Bir müddet sonra bir esir gelip yiyecek talep etti ve Ali (a.s) hizmetlileri Sevda’ya emretti, o da yemeğini esire verdi. Bunun üzerine «Sevdikleri yemeği miskine, yetime ve esire yedirirler. Biz, sizi sadece Allah’ın rızası için doyuruyoruz. Sizden ne bir karşılık istiyoruz ne de teşekkür» ayeti nazil oldu.”[30]
Rivayetin İncelenmesi ve Reddi
Necaşî, Fezari’yi hadiste zayıf kabul etmiştir.[31] Şeyh Tusî, onu güvenilir olarak vasıflandırmasına rağmen bazılarının onu zayıf kabul ettiğine de dikkat çekmiştir. Fezarî aynı zamanda Hz. Mehdi’nin (a.s) doğumuyla alakalı garip şeyler nakletmiştir.[32]
Ayrıca, bu rivayet bir önceki rivayetin metninden farklıdır ve rivayete göre Peygamber (s.a.a) her birine 3 kilo yiyecek vermiştir.

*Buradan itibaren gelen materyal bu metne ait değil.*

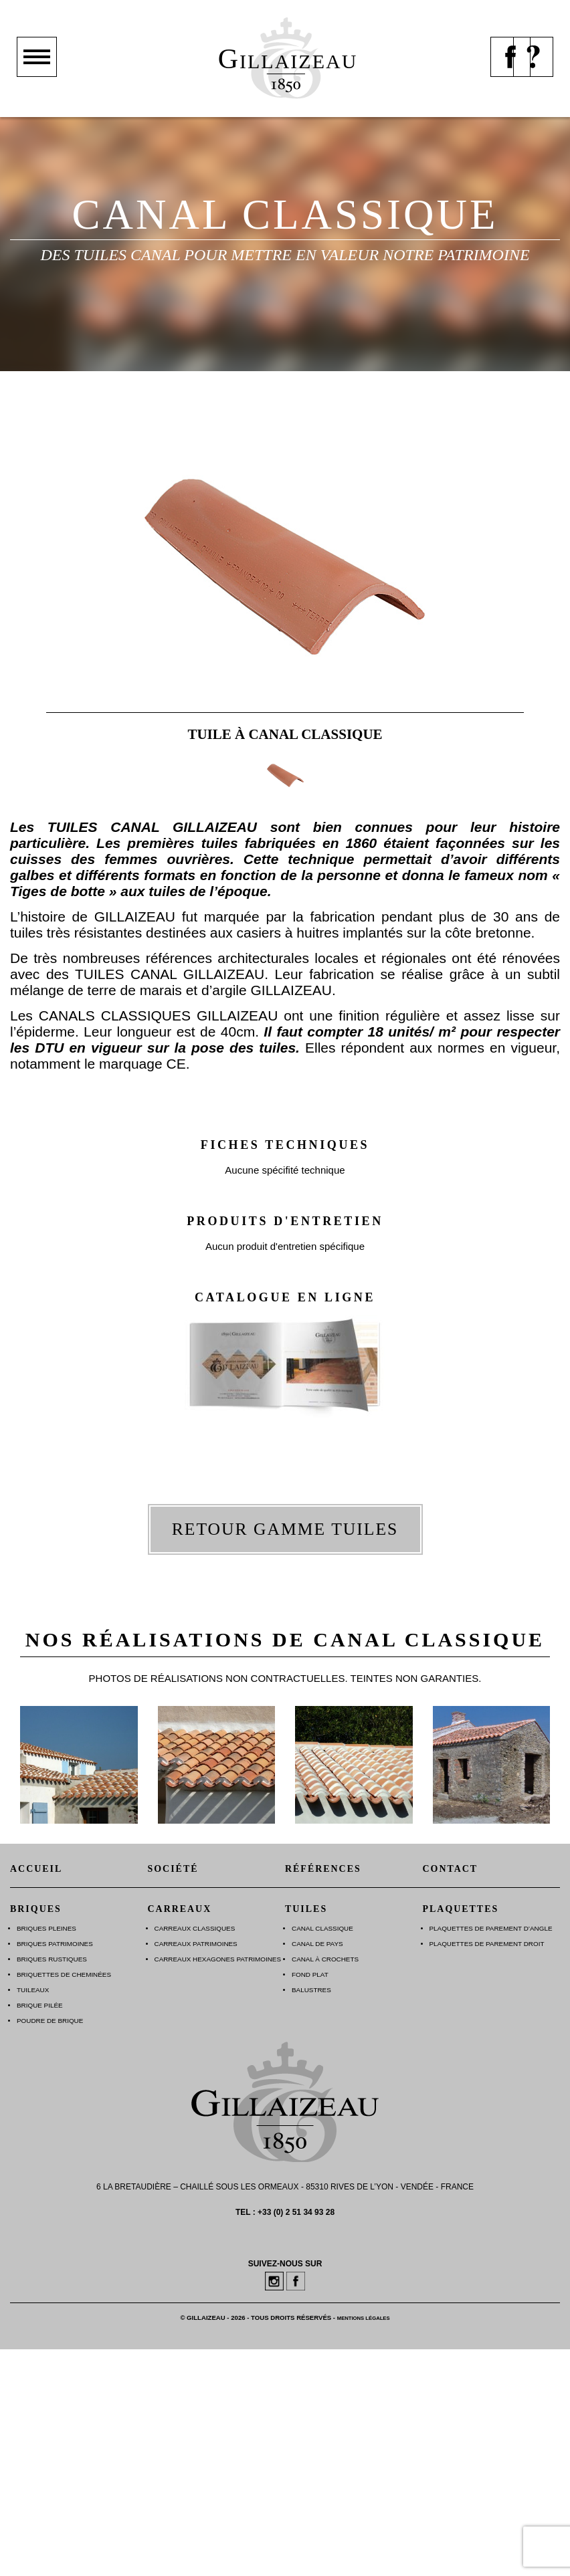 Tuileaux (33, 1990)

İkincisi; bu rivayette Hz. Ali (a.s) kendi payını sâil’e Hz. Fatıma (s.a) ise komşularından bir yetime veriyor. Daha sonra bir esir geliyor ve Hz. Ali (a.s), hizmetlisine payını esire vermesini emrediyor. Hz. Ali’nin (a.s), hizmetlisine payını bağışlamasını emretmesi uzak bir ihtimaldir.
Dördüncü Nakil:
Vahidî, Atâ’dan o da İbn Abbas’tan nakleder ki;
“Hz. Ali (a.s) bir gece bir miktar arpa karşılığında bir hurmalığı sulamıştı. Sabah olunca arpayı alarak evine geldi. Getirdiği arpanın üçte birini öğütüp hazîra (un, süt ve yağla hazırlanan bir yemek) denilen bir yemek yaptılar. Yemek pişince bir yoksul geldi ve yemek istedi. Onlar da pişen yemeği olduğu gibi yoksula verdiler. Sonra arpanın ikinci üçte birini öğütüp yemek yaptılar. Yemek pişince bu sefer bir yetim gelip bir şeyler istedi ve onlarda yemeği yetime verdiler. Arpadan geriye kalan son üçte biri öğütüp tekrar yemek yaptılar. Yemek piştiğinde müşriklerden bir esir geldi ve bir şeyler istedi. Son yemeklerini de ona verdiler ve o günü aç olarak geçirdiler.”[33]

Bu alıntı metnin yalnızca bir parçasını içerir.